Our studies cover the following three main areas. The first one is lipid-specific T cell immunity. Our aim is understanding the mechanisms leading to lipid recognition by T cells, how lipid antigens interact with the lipid-presenting CD1 molecules,and how lipid-specific T cells participate in the recognition of tumor cells (in human cancer), of mycobacteria-infected cells (in tuberculosis) and of self lipids (in autoimmune diseases). We have investigated the mechanisms how complex lipids are processed by lipases and hydrolases, how the lipid antigens are transported within the antigen-presenting cells, how they are loaded on CD1 molecules. These studies led to the establishment of novel anti-bacterial vaccines taking advantage of lipid-specific T cells providing help to B cells secreting sugar-specific antibodies.We have also identified novel tumor-associated lipid antigens, which will be further exploited in leukaemia immunotherapy.
The second type of studies investigate the biology of TCR γδ cells. We identified butyrophilin 3A1 as the relevant molecule for the activation of human T cells expressing the TCR Vγ9-Vδ2 heterodimers by microbial and self-metabolites. These metabolites accumulate in some tumor cells and specifically stimulate TCR Vγ9-Vδ2 cells. We established a human TCR Vγ9-Vδ2 transgenic mouse model that is being utilized to explore the anti-tumor function of this T cell population.

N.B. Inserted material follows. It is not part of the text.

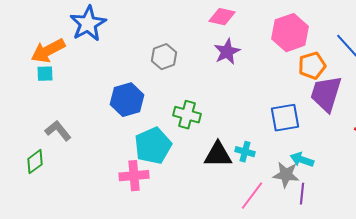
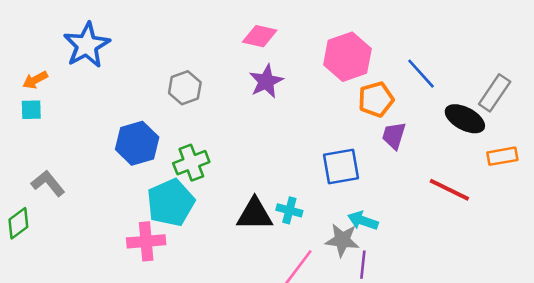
orange arrow: (48, 51) -> (35, 80), size x0.6
purple trapezoid: (326, 94) -> (394, 136), size x0.6
green cross: (187, 115) -> (191, 163), moved, turned -36

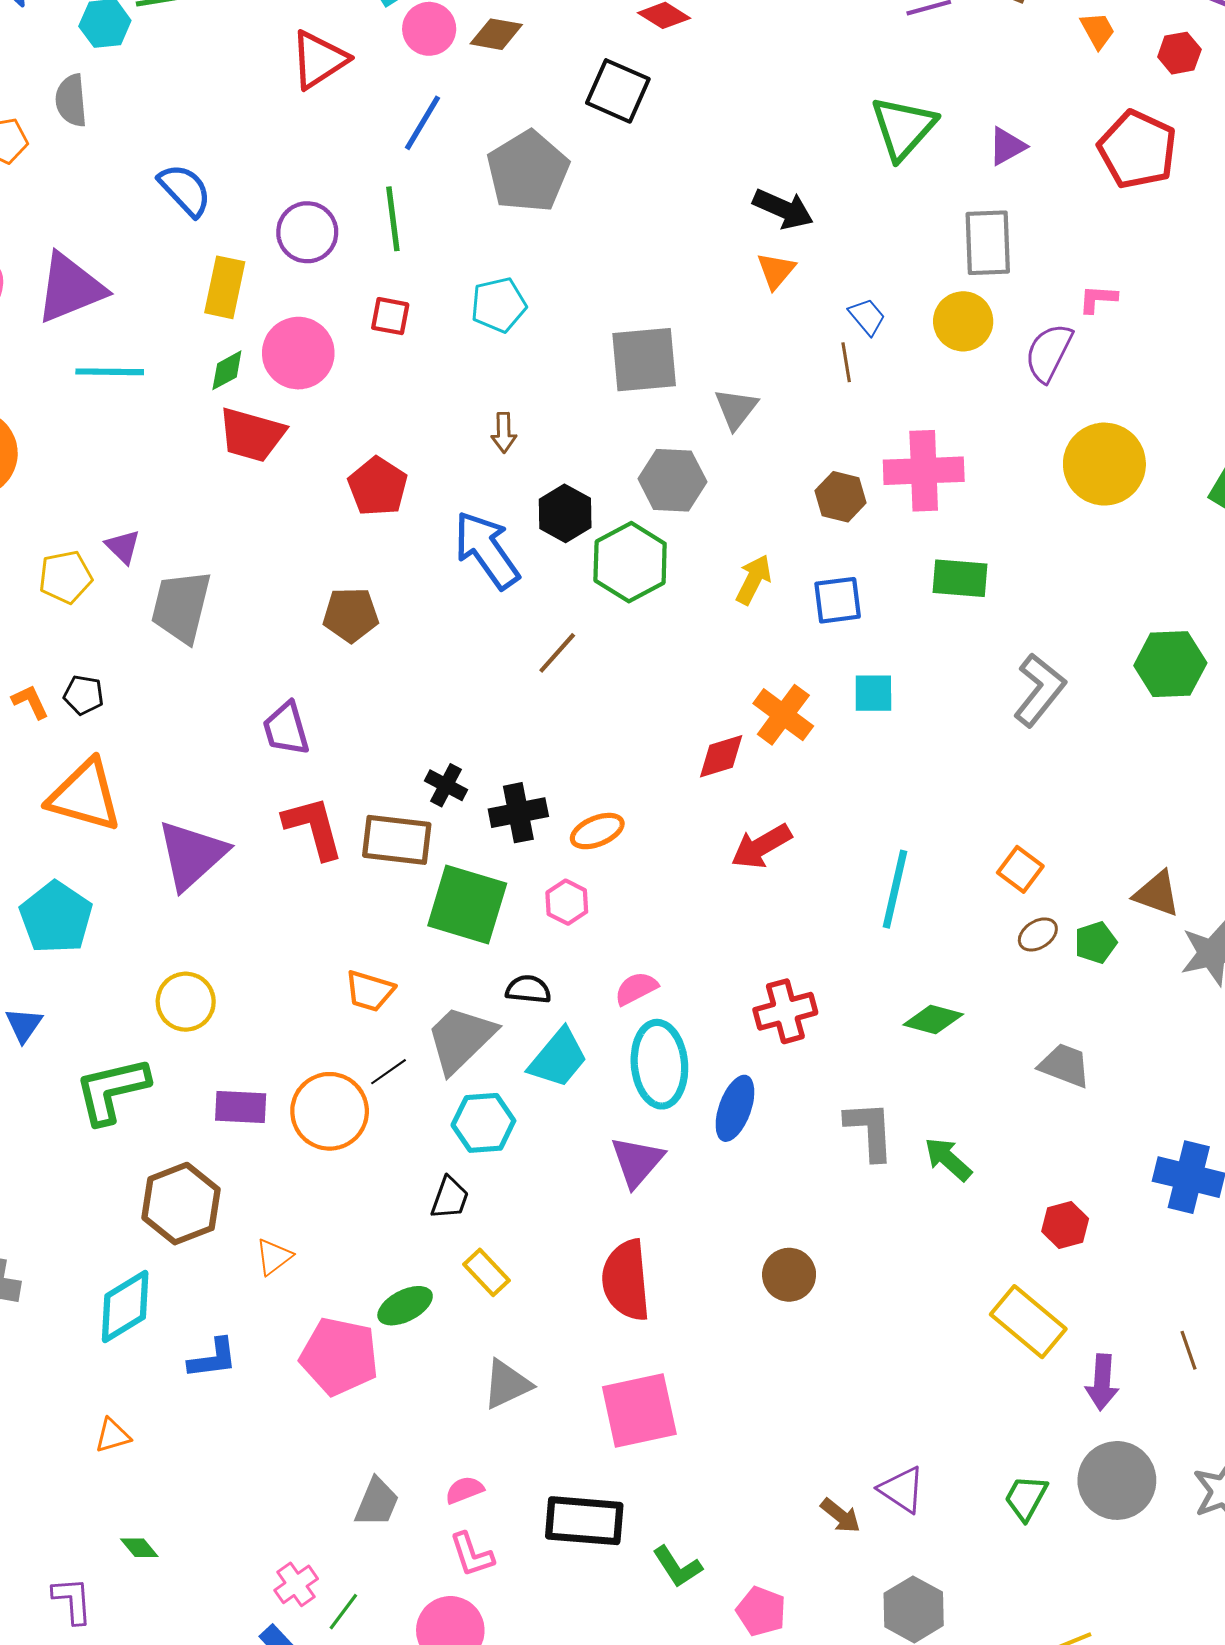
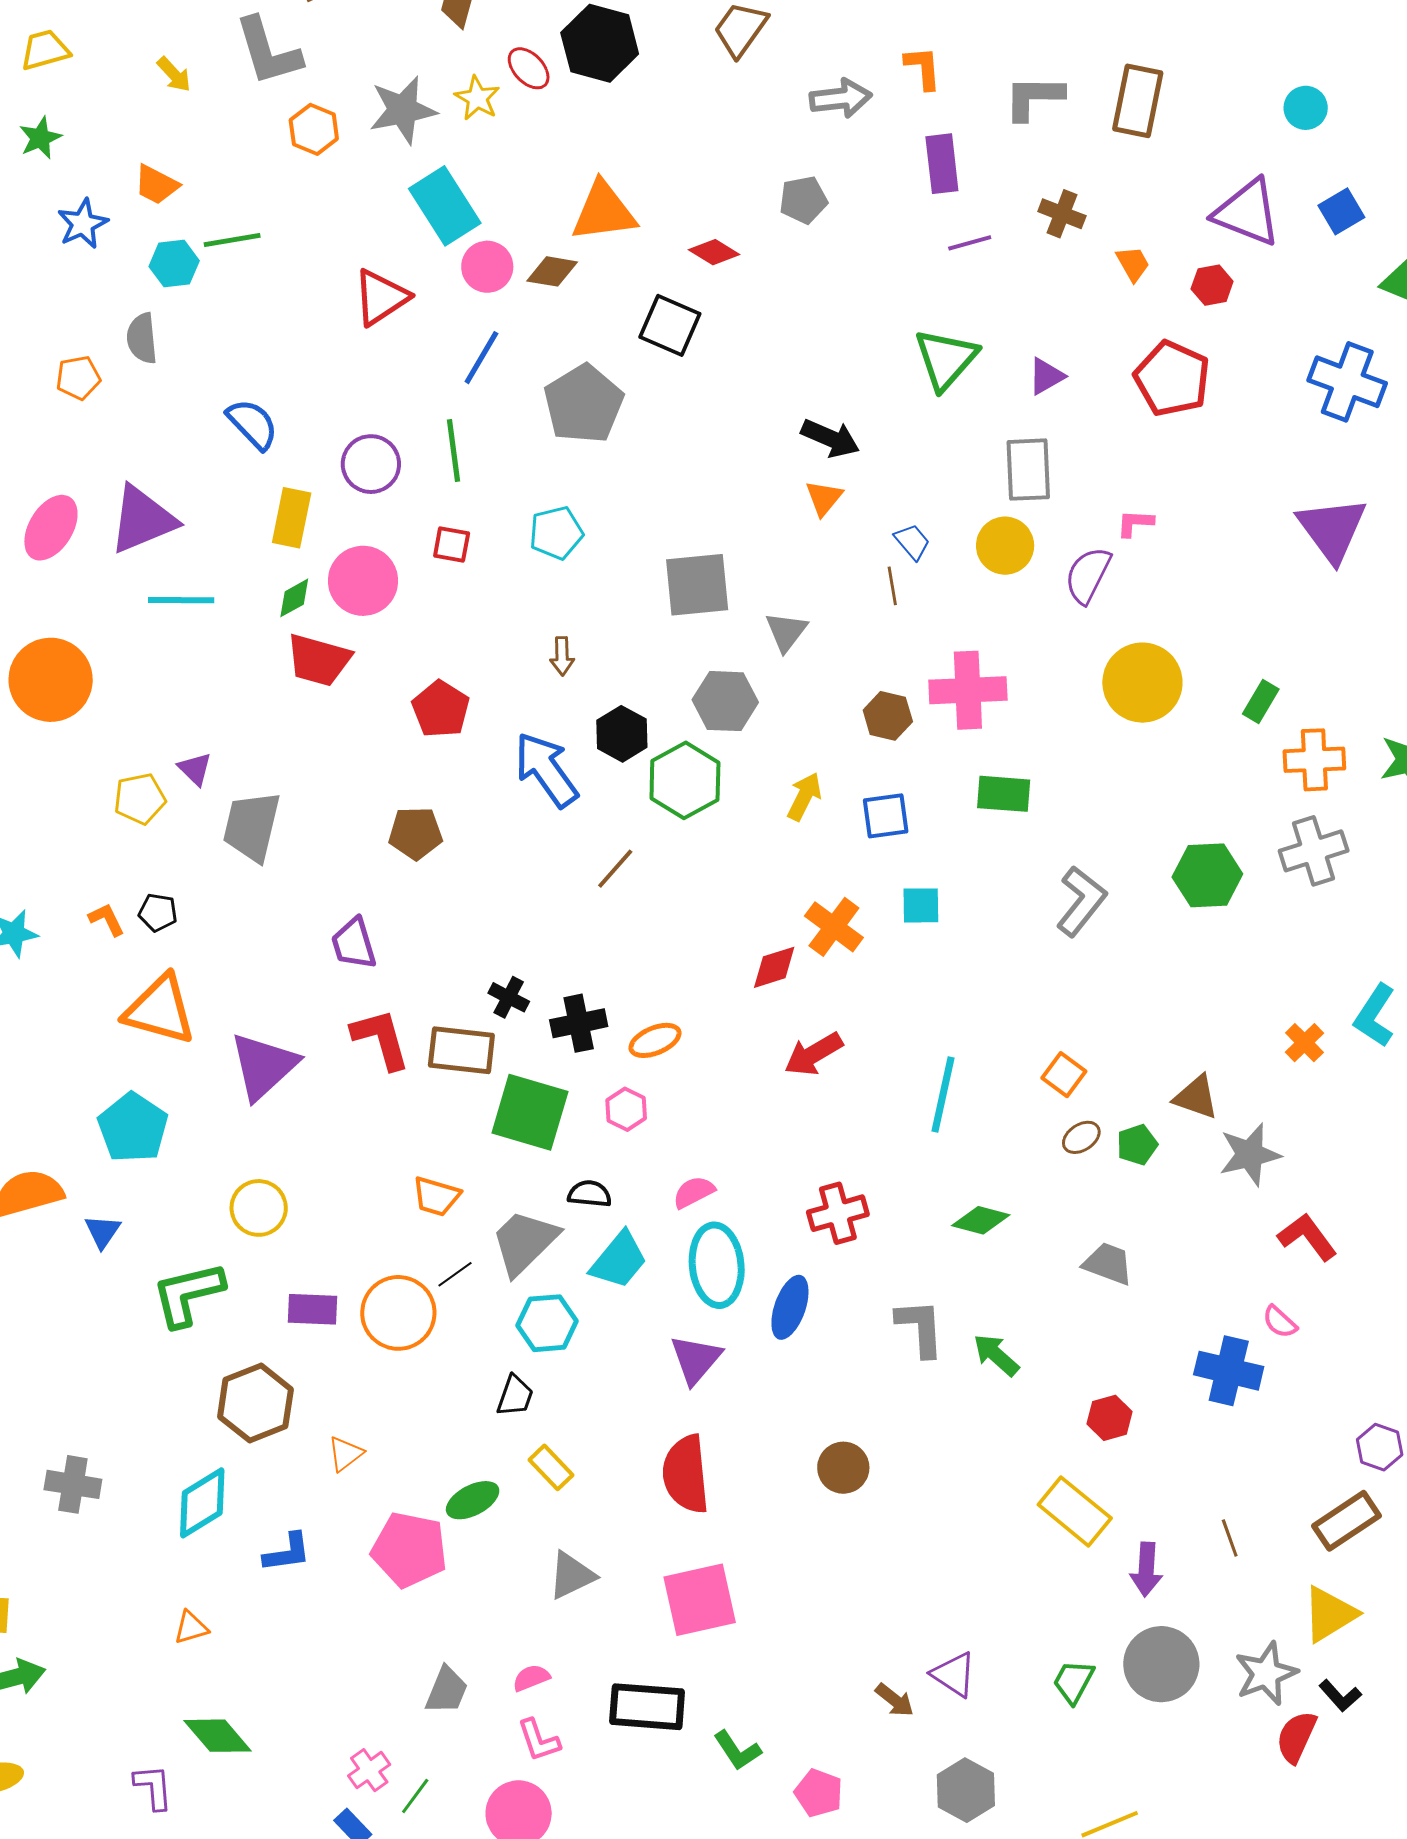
green diamond: (139, 1548) -> (218, 1736), size x1.8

The third type of studies focus on T cells restricted to the MHC-class-I-related molecule,MR1. These T cells are stimulated by metabolites generated in the vitaminB2 pathway and are called mucosal-associated T (MAIT) cells as they preferentially localize within mucosal tissues, liver and skin. We found that the TCR gene repertoire of these cells is remarkably oligoclonal both in peripheral blood and liver, inferring preferential stimulation of selected T cell clones in vivo. Unique aminoacids were detected in the CDR3 regions of skin-derived MR1-restricted T cells, possibly due to selective expansion following stimulation with metabolites produced by the skin-resident microflora. Biochemical purification revealed a complex array of stimulatory antigens, including vitamin B2-unrelated ones.
In order to understand the functional role of MR1-restricted T cells, systematic and sequential studies are ongoing. First, by single cell transcriptomics analyses of MAIT cells we discovered functionally different cell populations, whose roles in liver and gut diseases are being investigated. Secondly, by multidimensional flowcytometry we identified the phenotypic correlates of these distinct populations. To this aim, panels of monoclonal antibodies have been optimized to allow the characterization of T cells within human healthy and diseased tissues. Thirdly, individual cell populations are being investigated after sorting, cloning and in vitro activation.These studies are revealing how tissue-resident MR1-restricted T cells specialize in their functions and participate in disease evolution.